Lazarus and her old squeeze


Ginger Lazarus was recently on the writing team of Malarkey Films’ Ourmageddon, which won four awards at the recent Boston 48-Hour Film Fest. She’s also preparing her script The Embryos for its world premiere later this year at Fresh Ink Theatre, but her current gig is as actor in 2010: Our Hideous Future (written and directed by BTM vet Carl Danielson, with music and lyrics by Andy Hicks)...


This summer, I’m spending my days revising and my evenings in rehearsal -- for a show I didn’t write. It seems I am a playwright who acts.

BPT boasts several graduates who distinguish themselves professionally as both writers and actors: John Kuntz, Melinda Lopez, Richard Snee, Steve Barkhimer, Wes Savick, Rick Park, Emily Kaye Lazzaro. If you want sparkling insights on how one career informs the other, you should ask them. Acting for me is not a career. It’s more of a mid-life crisis.

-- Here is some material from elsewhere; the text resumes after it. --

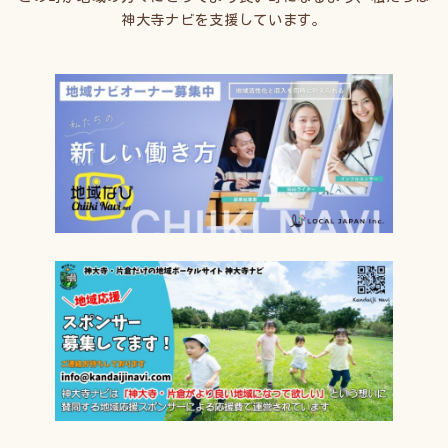
神大寺ナビを支援しています。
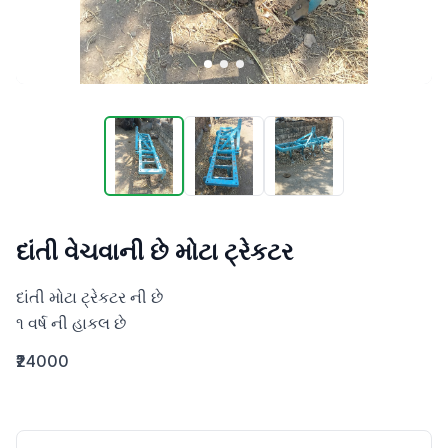
દાંતી વેચવાની છે મોટા ટ્રેકટર
દાંતી મોટા ટ્રેકટર ની છે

Actually, it was how I started. In middle school and high school, acting was my “thing,” my squeeze, my dream, my claim to fame. And then senior year, I wrote and put on my own play -- and discovered the far more omnipotent thrill of crafting the stories and making other people act in them. Playwriting became my new love. Acting and I had a protracted and bittersweet breakup (kept taking classes in college, but rarely got cast), while playwriting and I went steady for many years until I popped the question and got a piece of paper from BU to make it all official. I never really considered acting again.

Ginger Lazarus
Until Carl Danielson had to go and bring pieces of his new musical (2010: Our Hideous Future) to Rhombus, our playwrights’ group. Occasionally we playwrights call on each other to perform when we don’t have enough real actors to read all the parts. I was already having way too much fun with that—and then, as I started getting into the readings of Carl’s totally outlandish near-futuristic dystopian comedy, a little voice started up inside my head: “Why don’t I do this anymore?” (This was a few months after the birth of my second child, when my days were still zombie walks of sleep deprivation, so clearly delirium played a role.) That nagging voice kept growing, and growing, and finally blatted out, “I’m going to audition!”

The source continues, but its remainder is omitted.